History

United Kingdom
- Name: Hyperion
- Namesake: Hyperion
- Owner: 1814:J. Davison; 1816:J. Short & Co.; 1823:Allen & Co.;
- Builder: John & Robert Davison, Sunderland
- Launched: 19 July 1814
- Fate: Abandoned at sea in 1824

General characteristics
- Tons burthen: 400, or 4009⁄94 or 402 (bm)
- Propulsion: Sail

= Hyperion (1814 ship) =

Hyperion was launched in 1814 at Sunderland. She sailed to the Baltic, and then India under a license from the British East India Company (EIC) . In 1820 the EIC chartered her for a voyage for them to India. On her return she traded with Canada until her crew had to abandon her in 1824 in the Atlantic.

==Career==
Hyperion enters the Registry of Shipping in 1815 with Dandeson, master, changing to J. Davison, and J. Davison, owner. Her trade was Suderland—London, changing to London—Petersburg.

On 10 September 1815 Lloyd's List reported , Lashley, master, had got on shore at Summers Island. She was got off and arrived in the Downs on 18 October. In its next issue Lloyd's List reported that it was not Hyperion, Lashley, master, from Petersburg to the Downs that had gone on shore but rather Hyperion, Davison, master, from Petersburg, that had gone on shore. Actually, Lloyd's List had already reported that Hyperion had gone on shore on Summers Island on 13 September, but that part of her cargo had been landed and that she was expected to be refloated. Hyperion was got off on 8 October and sent into Fredericksburg to repair.

| Year | Master | Owner | Trade | Source |
|---|---|---|---|---|
| 1816 | J.Davison H. Horne | J.Davison | London—Petersburg London—India | Register of Shipping |
| 1818 | H. Horne J. Galloway | J.Davison J. Short | London—India London—Bengal | Register of Shipping |
| 1819 | J. Galloway | J. Short | London—Bengal | Register of Shipping |
| 1820 | J. Galloway | J. Short | London—Bengal | Register of Shipping |

The EIC then chartered Hyperion for one voyage to India and return.

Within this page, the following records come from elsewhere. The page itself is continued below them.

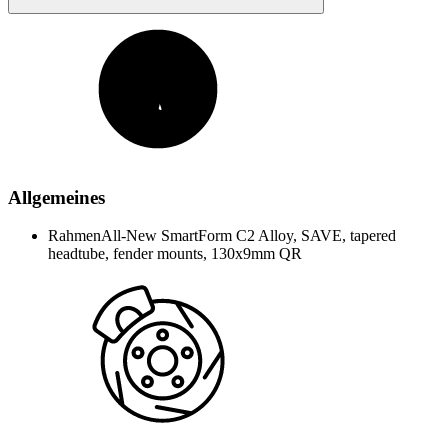
Allgemeines
Rahmen
All-New SmartForm C2 Alloy, SAVE, tapered
headtube, fender mounts, 130x9mm QR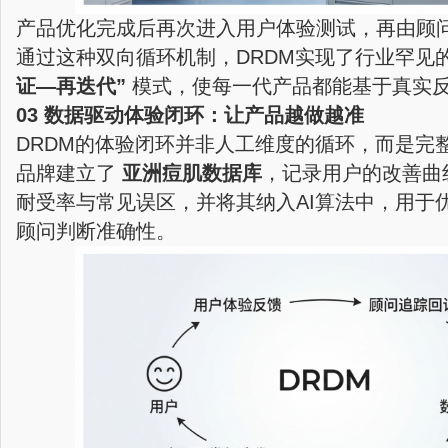
产品优化完成后再次进入用户体验测试，再由顾
通过这种双向循环机制，DRDM实现了行业罕见
证—再迭代”
模式，使每一代产品都能基于真实
03 数据驱动体验闭环：让产品越做越准
DRDM的体验闭环并非人工维度的循环，而是完
品牌建立了
亚洲痘肌数据库
，记录用户的改善曲
耐受率与常见误区，并将其纳入AI算法中，用于
顾问判断准确性。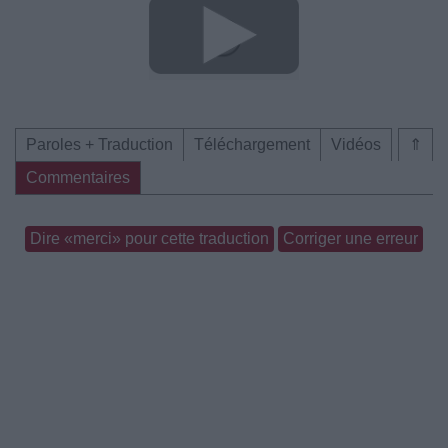
Paroles + Traduction
Téléchargement
Vidéos
⇑
Commentaires
Dire «merci» pour cette traduction
Corriger une erreur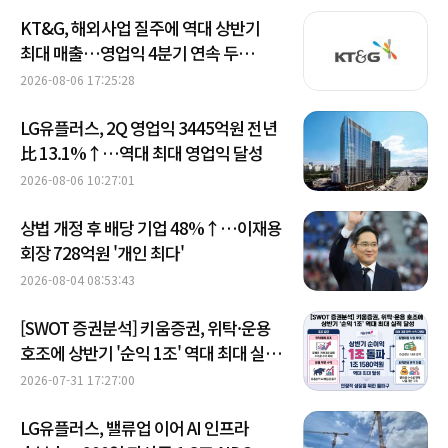
KT&G, 해외사업 질주에 역대 상반기
최대 매출…영업익 4분기 연속 두
자릿수 성장
2026-08-06 17:25:28
LG유플러스, 2Q 영업익 3445억원 전년
比 13.1%↑…역대 최대 영업익 달성
2026-08-06 10:27:01
상법 개정 후 배당 기업 48%↑…이재용
회장 728억원 '개인 최다'
2026-08-04 08:53:43
[SWOT 증권분석] 키움증권, 위탁·운용
호조에 상반기 '순익 1조' 역대 최대 실적
달성
2026-07-31 17:27:00
LG유플러스, 밸류업 이어 AI 인프라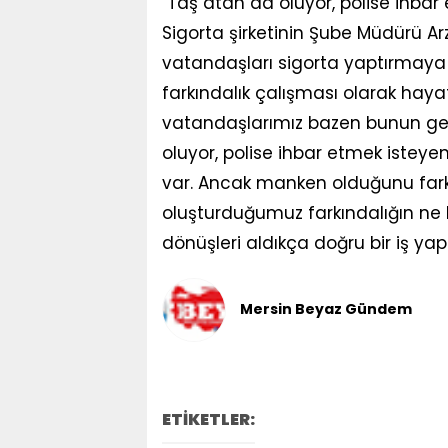
"Taş atan da oluyor, polise ihbar
Sigorta şirketinin Şube Müdürü Arzu
vatandaşları sigorta yaptırmaya
farkındalık çalışması olarak hayata
vatandaşlarımız bazen bunun ger
oluyor, polise ihbar etmek isteye
var. Ancak manken olduğunu fark
oluşturduğumuz farkındalığın ne k
dönüşleri aldıkça doğru bir iş yapt
Mersin Beyaz Gündem
ETİKETLER: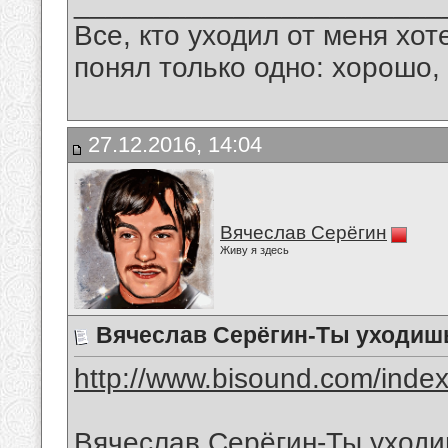
_______________________
Все, кто уходил от меня хот
понял только одно: хорошо,
27.12.2016, 14:04
Вячеслав Серёгин
Живу я здесь
Вячеслав Серёгин-Ты уходиш
http://www.bisound.com/inde
Вячеслав Серёгин-Ты уходи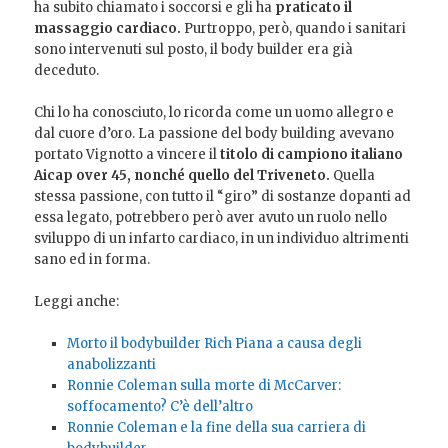
ha subito chiamato i soccorsi e gli ha
praticato il
massaggio cardiaco.
Purtroppo, però, quando i sanitari
sono intervenuti sul posto, il body builder era già
deceduto.
Chi lo ha conosciuto, lo ricorda come un uomo allegro e
dal cuore d’oro. La passione del body building avevano
portato Vignotto a vincere il
titolo di campiono italiano
Aicap over 45, nonché quello del Triveneto.
Quella
stessa passione, con tutto il “giro” di sostanze dopanti ad
essa legato, potrebbero però aver avuto un ruolo nello
sviluppo di un infarto cardiaco, in un individuo altrimenti
sano ed in forma.
Leggi anche:
Morto il bodybuilder Rich Piana a causa degli
anabolizzanti
Ronnie Coleman sulla morte di McCarver:
soffocamento? C’è dell’altro
Ronnie Coleman e la fine della sua carriera di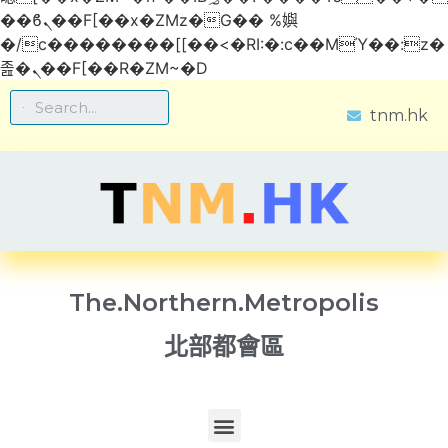
��ϐܢ��F[��x�ZMz�G�� %嬩
�/c��������[[��<�RI:�:c��MΎ��:z�
졾�ܢ��F[��R�ZM~�D
tnm.hk
The.Northern.Metropolis
北部都會區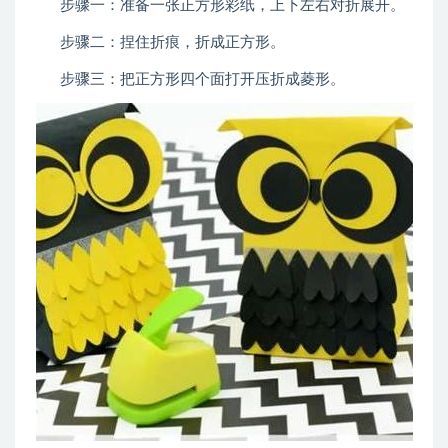
步骤一：准备一张正方形彩纸，上下左右对折展开。
步骤二：捏住折痕，折成正方形。
步骤三：把正方形四个面打开压折成菱形。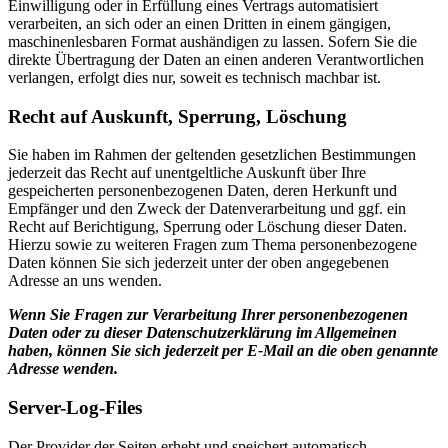
Einwilligung oder in Erfüllung eines Vertrags automatisiert
verarbeiten, an sich oder an einen Dritten in einem gängigen,
maschinenlesbaren Format aushändigen zu lassen. Sofern Sie die
direkte Übertragung der Daten an einen anderen Verantwortlichen
verlangen, erfolgt dies nur, soweit es technisch machbar ist.
Recht auf Auskunft, Sperrung, Löschung
Sie haben im Rahmen der geltenden gesetzlichen Bestimmungen
jederzeit das Recht auf unentgeltliche Auskunft über Ihre
gespeicherten personenbezogenen Daten, deren Herkunft und
Empfänger und den Zweck der Datenverarbeitung und ggf. ein
Recht auf Berichtigung, Sperrung oder Löschung dieser Daten.
Hierzu sowie zu weiteren Fragen zum Thema personenbezogene
Daten können Sie sich jederzeit unter der oben angegebenen
Adresse an uns wenden.
Wenn Sie Fragen zur Verarbeitung Ihrer personenbezogenen
Daten oder zu dieser Datenschutzerklärung im Allgemeinen
haben, können Sie sich jederzeit per E-Mail an die oben genannte
Adresse wenden.
Server-Log-Files
Der Provider der Seiten erhebt und speichert automatisch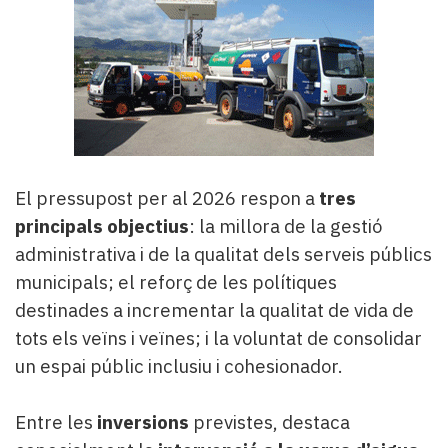
El pressupost per al 2026 respon a
tres
principals objectius
: la millora de la gestió
administrativa i de la qualitat dels serveis públics
municipals; el reforç de les polítiques
destinades a incrementar la qualitat de vida de
tots els veïns i veïnes; i la voluntat de consolidar
un espai públic inclusiu i cohesionador.
Entre les
inversions
previstes, destaca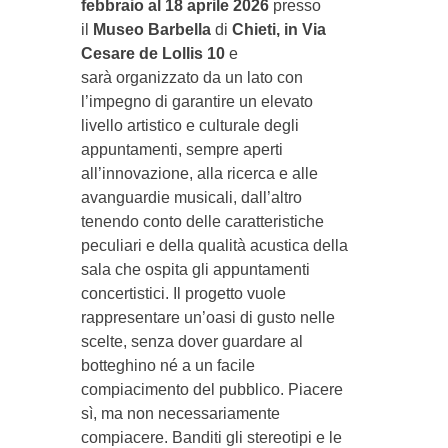
febbraio al 18 aprile 2026
presso
il
Museo Barbella
di
Chieti, in Via
Cesare de Lollis 10
e
sarà organizzato da un lato con
l’impegno di garantire un elevato
livello artistico e culturale degli
appuntamenti, sempre aperti
all’innovazione, alla ricerca e alle
avanguardie musicali, dall’altro
tenendo conto delle caratteristiche
peculiari e della qualità acustica della
sala che ospita gli appuntamenti
concertistici. Il progetto vuole
rappresentare un’oasi di gusto nelle
scelte, senza dover guardare al
botteghino né a un facile
compiacimento del pubblico.
Piacere
sì, ma non necessariamente
compiacere. Banditi gli stereotipi e le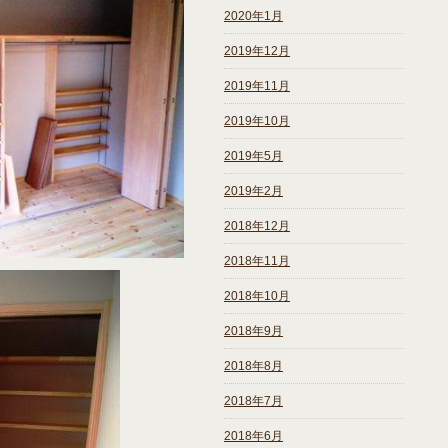
2020年1月
2019年12月
2019年11月
2019年10月
2019年5月
2019年2月
2018年12月
2018年11月
2018年10月
2018年9月
2018年8月
2018年7月
2018年6月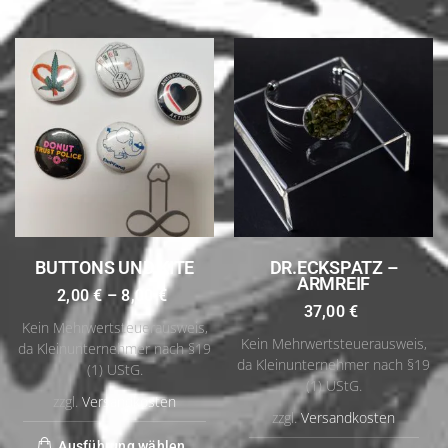
BUTTONS UND KITE
DR.ECKSPATZ –
ARMREIF
2,00
€
–
8,00
€
37,00
€
Kein Mehrwertsteuerausweis,
Kein Mehrwertsteuerausweis,
da Kleinunternehmer nach §19
da Kleinunternehmer nach §19
(1) UStG.
(1) UStG.
zzgl.
Versandkosten
zzgl.
Versandkosten
Ausführung wählen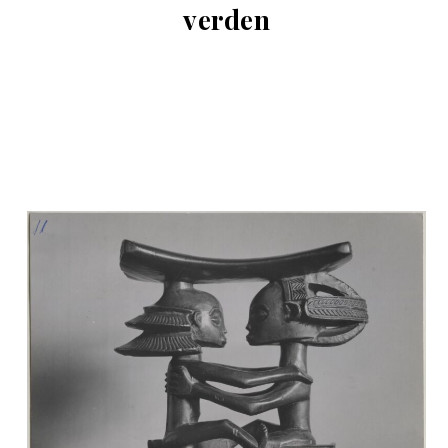
verden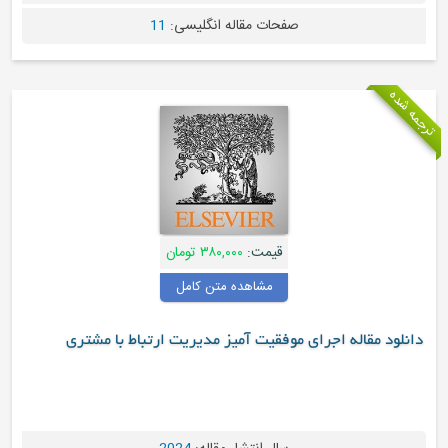
صفحات مقاله انگلیسی:
11
جمه شده
قیمت:
۳۸۰,۰۰۰ تومان
مشاهده متن کامل
دانلود مقاله اجرای موفقیت آمیز مدیریت ارتباط با مشتری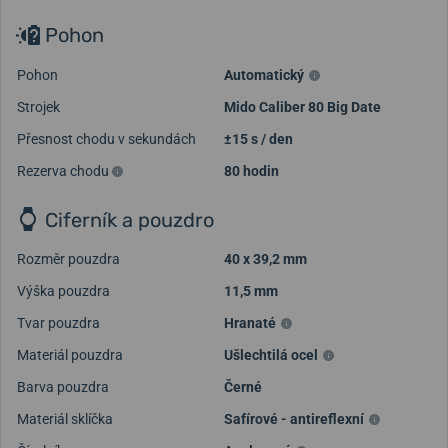
Pohon
Pohon
Automatický
Strojek
Mido Caliber 80 Big Date
Přesnost chodu v sekundách
±15 s / den
Rezerva chodu
80 hodin
Ciferník a pouzdro
Rozměr pouzdra
40 x 39,2 mm
Výška pouzdra
11,5 mm
Tvar pouzdra
Hranaté
Materiál pouzdra
Ušlechtilá ocel
Barva pouzdra
Černé
Materiál sklíčka
Safírové - antireflexní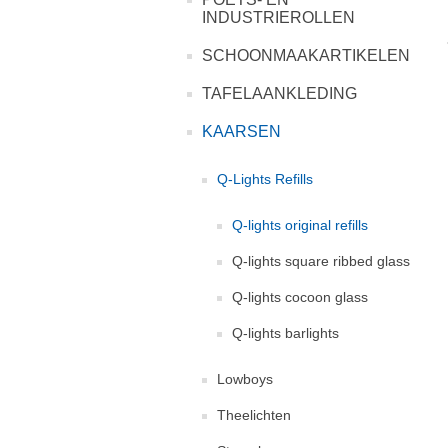
INDUSTRIEROLLEN
SCHOONMAAKARTIKELEN
TAFELAANKLEDING
KAARSEN
Q-Lights Refills
Q-lights original refills
Q-lights square ribbed glass
Q-lights cocoon glass
Q-lights barlights
Lowboys
Theelichten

EIC voyage (1820-1821): Captain Robert Wright Norfor sailed from the Downs on 26 June 1820, bound for Bombay. Hyperion reached the Cape of Good Hope on 29 September and arrived at Bombay on 31 December. Homeward bound, she was at Tellichery on 20 March 1821, Mauritius on 23 May, and Saint Helena on 25 July. She returned to her moorings on 4 October.

| Year | Master | Owner | Trade | Source |
|---|---|---|---|---|
| 1821 | Norfar | J. Short | London—Bengal | Register of Shipping |
| 1822 | Norfar Burleson | J. Short | London—Bengal London—Quebec | Register of Shipping |
| 1823 | Burleson | J. Short | London—Quebec | Register of Shipping |

This entry continues unchanged in the Register of Shipping into 1828, after which there is no mention of Hyperion. Lloyd's Register has different information.

| Year | Master | Owner | Trade | Source |
|---|---|---|---|---|
| 1823 | R. Burlison Stevens | J. Short | London—Quebec | Lloyd's Register |
| 1824 | C. Stevens | Allen & Co. | Liverpool—New Brunswick | Lloyd's Register |
| 1825 | C. Stevens | Allen & Co. | Liverpool—New Brunswick | Lloyd's Register |

==Fate==
Lloyd's List reported on 15 June 1824 that her crew had abandoned Hyperion, of "Shields", in the Atlantic Ocean. rescued the crew. (Note: Sunderland is slightly inland on the Tyne River, and North and South Shields are closer to the mouth. Also, Hyperion is a rare name and the registers show no vessel by that name from Shields, or anywhere else on or near the Tyne.)

Hyperion is no longer listed after 1825 in Lloyd's Register, or after 1828 in the Register of Shipping.